## Work required
Below are records; state how many of their lines hold the word "Freigeschaltet", and give only the figure.

=== Data for review ===

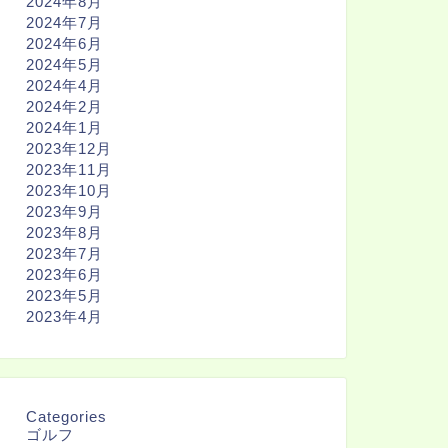
2024年8月
2024年7月
2024年6月
2024年5月
2024年4月
2024年2月
2024年1月
2023年12月
2023年11月
2023年10月
2023年9月
2023年8月
2023年7月
2023年6月
2023年5月
2023年4月
Categories
ゴルフ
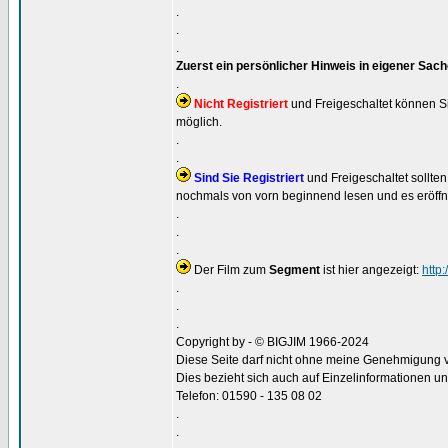
.
.
.
Zuerst ein persönlicher Hinweis in eigener Sac
.
Nicht Registriert
und Freigeschaltet können Sie
möglich.
.
.
Sind Sie Registriert
und Freigeschaltet sollte
nochmals von vorn beginnend lesen und es eröffne
.
.
.
Der Film zum
Segment
ist hier angezeigt:
http
.
.
.
Copyright by - © BIGJIM 1966-2024
Diese Seite darf nicht ohne meine Genehmigung ver
Dies bezieht sich auch auf Einzelinformationen u
Telefon: 01590 - 135 08 02
.
.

===

## Response to this exercise
2